Big-Life-Lab / PHES-ODM

The Public Health Environmental Surveillance Open Data Model (PHES-ODM, or ODM). A data model, dictionary and support tools for environmental surveillance.
Creative Commons Attribution Share Alike 4.0 International
54 stars 18 forks source link

ISO Code mistakes in the zones table of version 2.2; Repeating partIDs #267

Closed mathew-thomson closed 4 months ago

mathew-thomson commented 4 months ago

This issue was raised by @sorinsion via email.

The issue is two-fold:

1) The is a mistake in the zones GitHub CSVs. The isoCode field should be 2 characters wide and contain only the country code, no zones codes. We have instances where zones are nested (to some extent) and so a zones code is then used in the isoCode column.

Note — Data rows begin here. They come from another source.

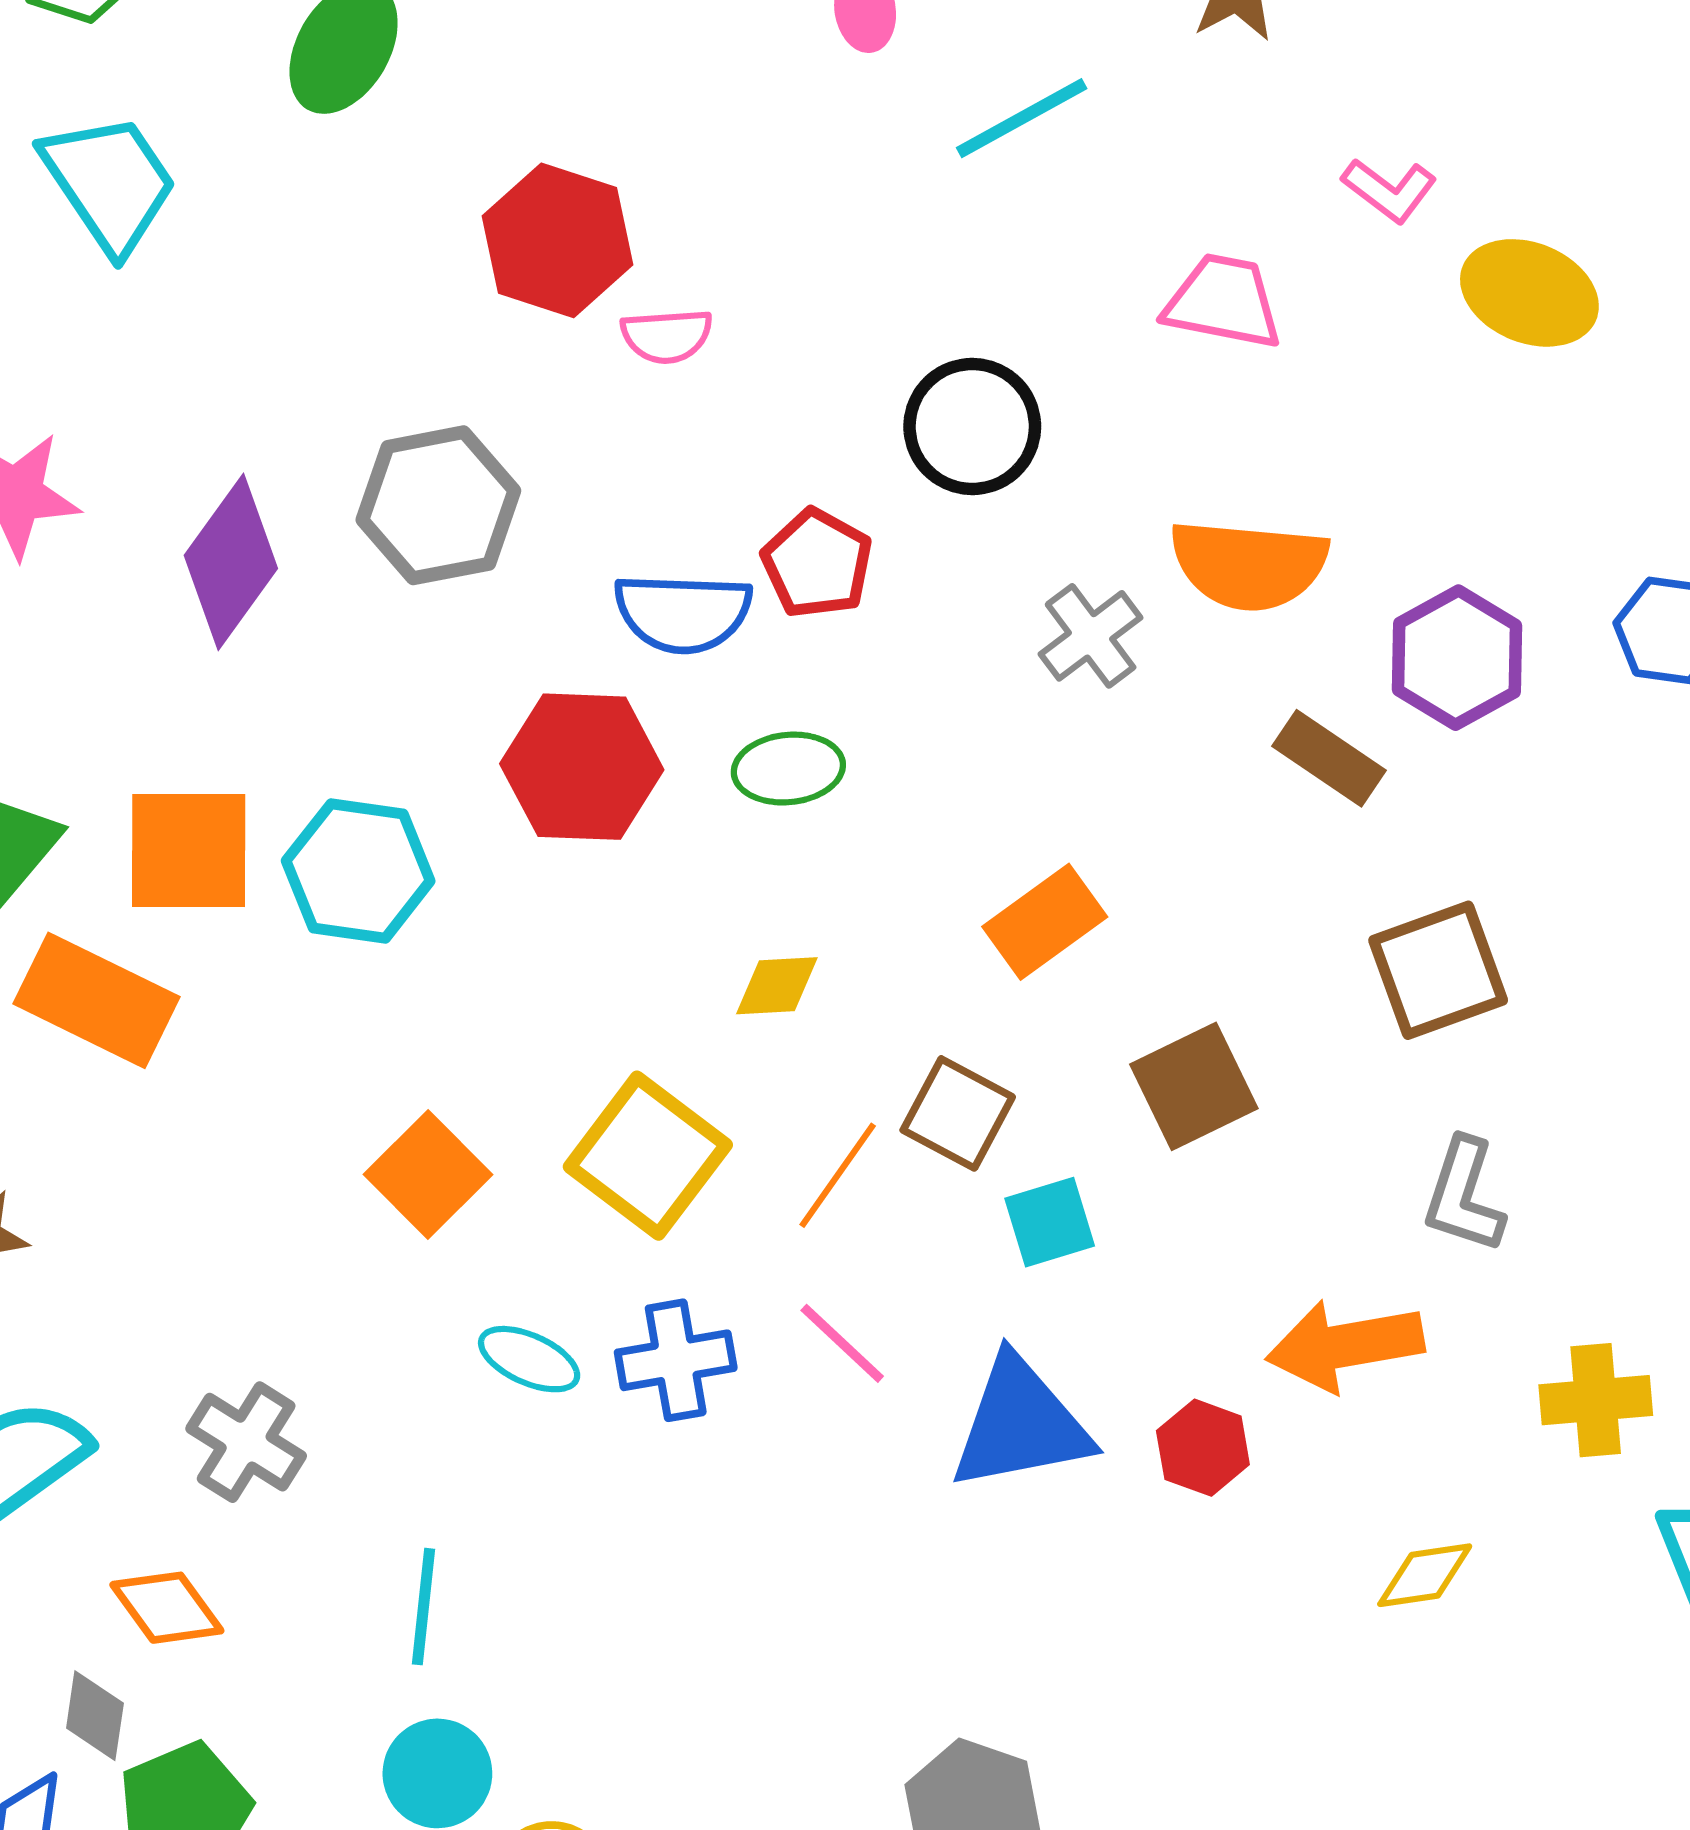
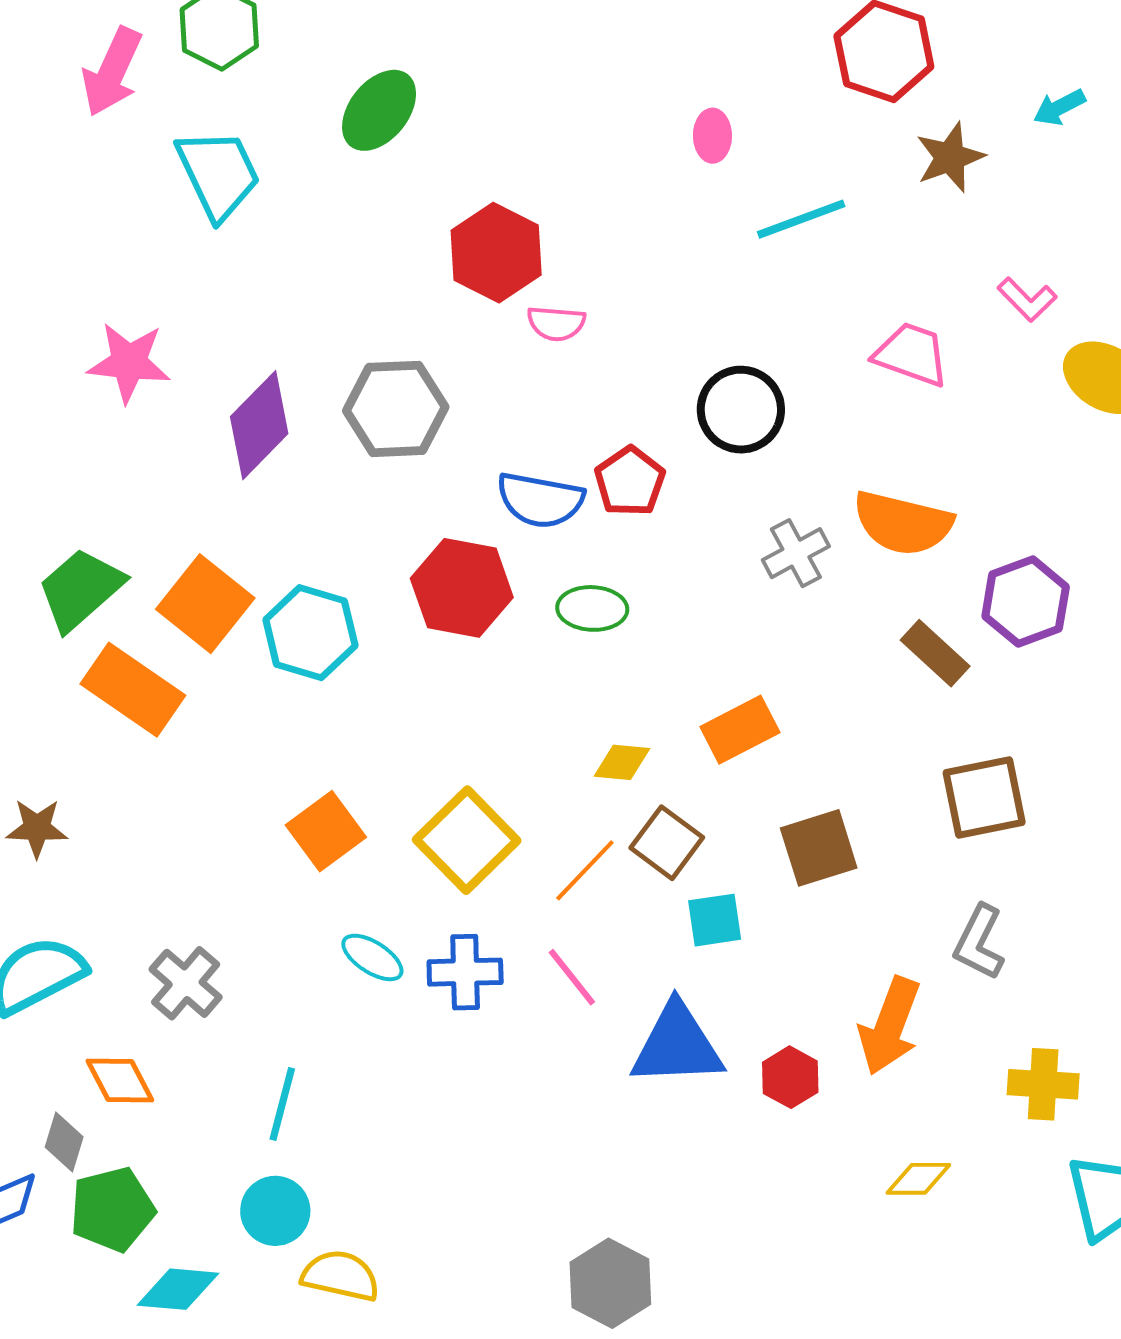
orange square: (189, 851) -> (205, 604), turned 30
yellow diamond: (777, 986) -> (622, 762), moved
orange arrow: (1345, 1345) -> (890, 1026), turned -68

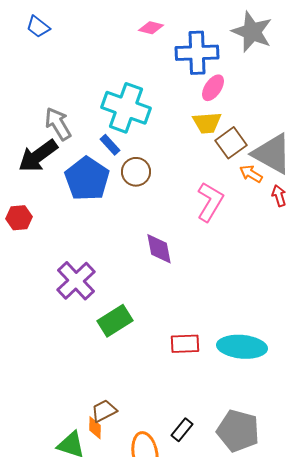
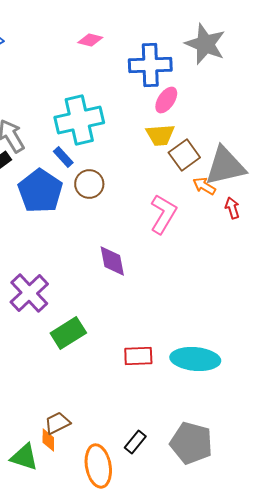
pink diamond: (151, 28) -> (90, 40), moved
cyan cross: (126, 108) -> (79, 120), turned -33
gray triangle: (272, 154) -> (225, 166), turned -42

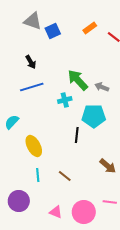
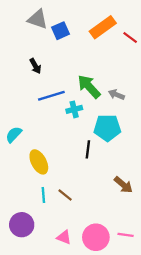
orange rectangle: (90, 28) -> (103, 27), size x1.6
blue line: (32, 87) -> (51, 96), moved
brown line: (65, 176) -> (65, 195), moved
pink line: (110, 202) -> (126, 235), moved

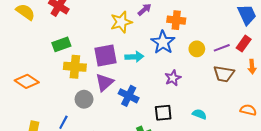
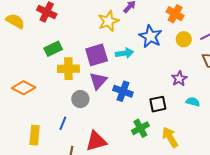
orange cross: (176, 20) -> (175, 14), moved, turned 30
purple star: (173, 78) -> (179, 79), moved

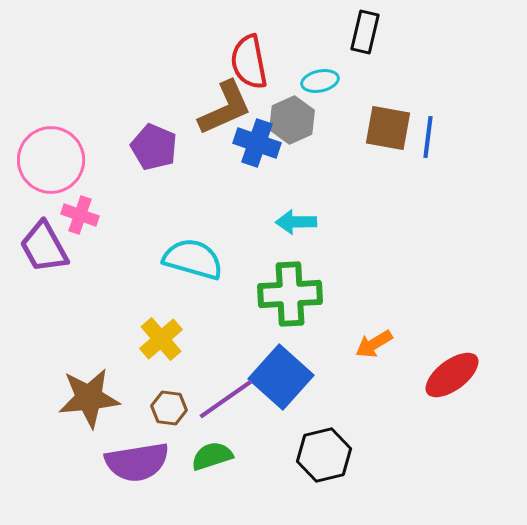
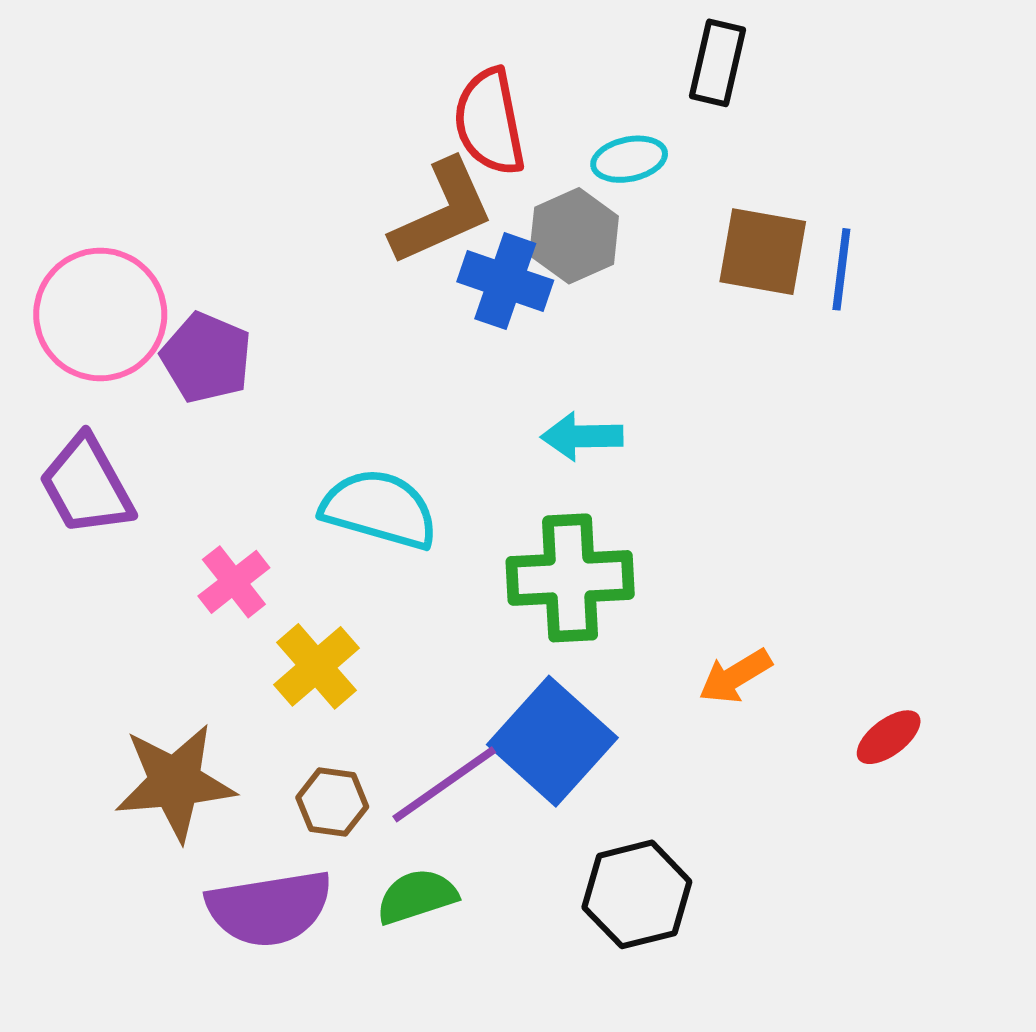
purple pentagon: (154, 147) -> (206, 358), moved
pink cross: (80, 215) -> (234, 582), moved, turned 33
red ellipse: (452, 375) -> (889, 737), size x0.6

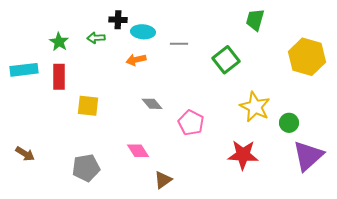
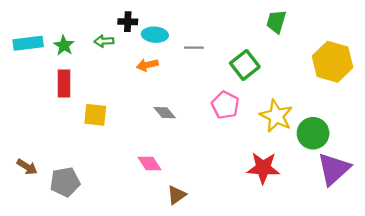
cyan rectangle: (24, 70) -> (28, 43), moved
pink pentagon: (191, 123) -> (225, 105), moved
green circle: (289, 123) -> (313, 133), size x1.5
gray pentagon: (86, 168) -> (65, 182), moved

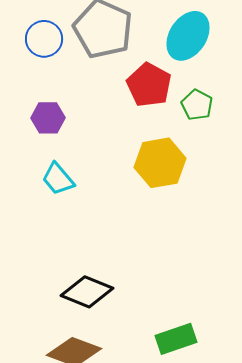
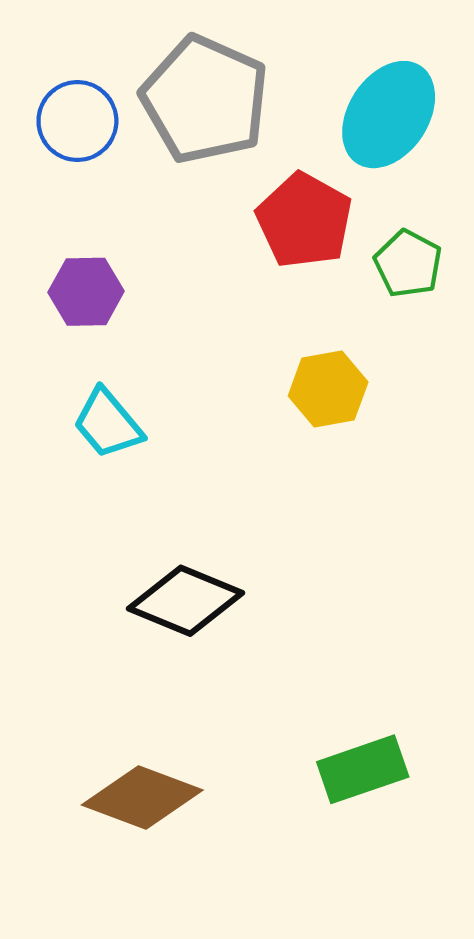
yellow hexagon: (160, 163) -> (328, 389), size x0.7
black diamond: (87, 292) -> (185, 601), moved

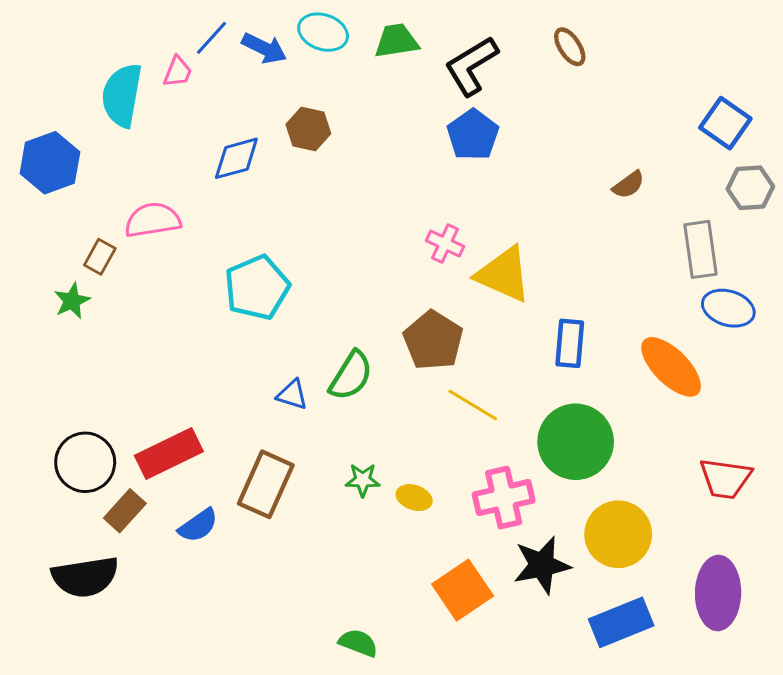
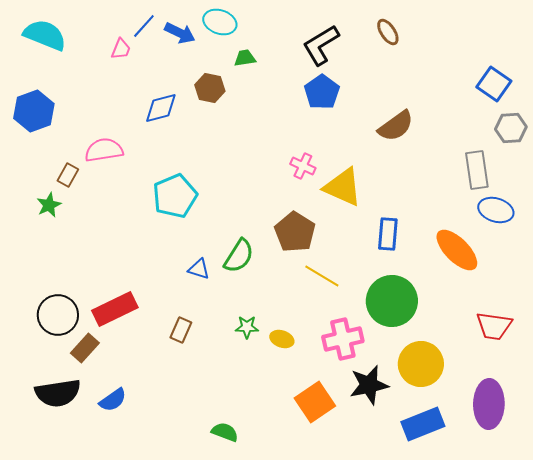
green trapezoid: (396, 41) -> (245, 58), moved, size x0.7
cyan semicircle: (122, 95) -> (45, 35), moved, turned 102
brown semicircle: (628, 185) -> (396, 126), moved, size x1.6
brown rectangle: (266, 484) -> (181, 330), size x0.6
blue semicircle: (198, 525) -> (113, 400), moved
green semicircle: (358, 643) -> (225, 432), moved

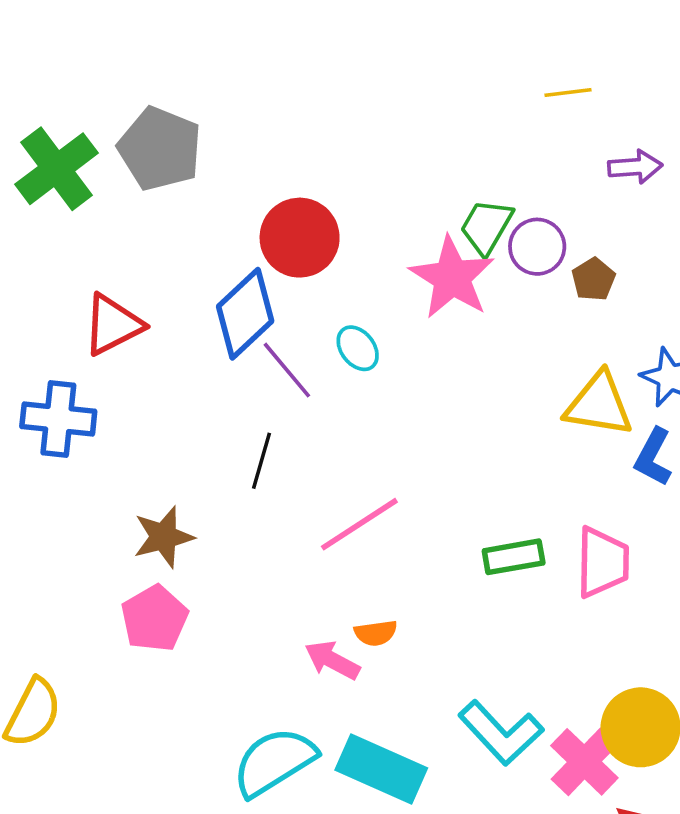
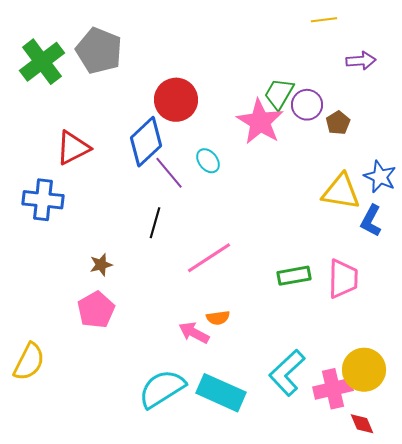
brown star: (164, 537) -> (101, 265), size x0.7
cyan L-shape: (501, 733) -> (287, 373), turned 90
pink cross: (584, 762) -> (333, 389), turned 33

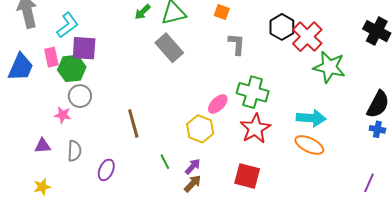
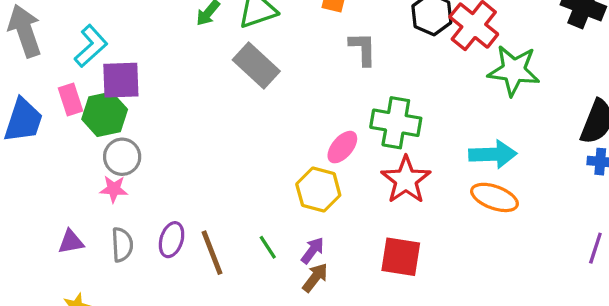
pink star: (63, 115) -> (114, 189), moved
brown line: (133, 124) -> (212, 253), moved
purple ellipse: (106, 170) -> (172, 240), moved

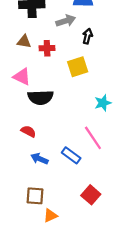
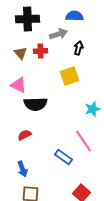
brown triangle: (24, 42) -> (20, 53), turned 40
red cross: (47, 48) -> (40, 51), moved
red semicircle: (28, 131) -> (24, 135), turned -56
blue arrow: (39, 159) -> (22, 169), moved, turned -133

For example, for Belgium we have:

isoCode isoZone zoneName
BE BE-BRU Brussels Hoofdstedelijk Gewest
BE BE-VLG Vlaams Gewest
BE BE-WAL Waals Gewest
BE-VLG BE-VAN Antwerpen
BE-VLG BE-VBR Vlaams-Brabant
BE-VLG BE-VLI Limburg
BE-VLG BE-VOV Oost-Vlaanderen
BE-VLG BE-VWV West-Vlaanderen
BE-WAL BE-WBR Brabant wallon
BE-WAL BE-WHT Hainaut
BE-WAL BE-WLG Liège
BE-WAL BE-WLX Luxembourg
BE-WAL BE-WNA Namur

BE-VLG and BE-WAL are larger areas that are subdivided in several zones. Brussels is its own zone. Because of this, however, the countries and zones tables cannot be properly linked. The error is:

“Column 'countries.isoCode' is not the same length or scale as referencing column 'zones.isoCode' in foreign key 'FK_zones.isoCode'. Columns participating in a foreign key relationship must be defined with the same length and scale.”.

The error is justified, since there are no BE-VLG or BE-WAL records in the countries table, isoCode column.

The solution will be just to truncate the isoCode column entries that cite zones in the zones CSV to just the 2 character country code.

2) Another issue is that there are duplicate partIDs in the parts table. This isn’t allowed by databases as partID is a primary key.

The solution here is to rename one of the duplicate entries in all cases, while not accidentally creating new duplicates.

The current culprits are:

partID partLabel
conc Sample concentrate
conc Concentration measure
frna F-Specific RNA bacteriophages
fRNA F+ RNA coliphage
n211i n211i omicron-variant gene target
n211i Omicron Variant n211i mutation
n679k n679k omicron-variant gene target
n679k Omicron Variant n679k mutation
n856k n856k omicron-variant gene target
n856k Omicron Variant n856k mutation
n969k n969k omicron-variant gene target
n969k Omicron Variant n969k mutation
p100l p100l delta-variant gene target
p100l Delta Variant p100l mutation
p2046l p2046l delta-variant gene target
p2046l Delta Variant p2046l mutation
p2287s p2287s delta-variant gene target
p2287s Delta Variant p2287s mutation
p3395h p3395h omicron-variant gene target
p3395h Omicron Variant p3395h mutation
p681r p681r delta-variant gene target
p681r Delta Variant p681r
phone Contact phone
phone Country national phone prefix

I'll turn this issue into a PR and try to merge this patch fix by EOD, and launch a v2.2.1 release.

mathew-thomson commented 4 months ago

The issue has now been corrected and resolved, and version 2.2.1 is now live.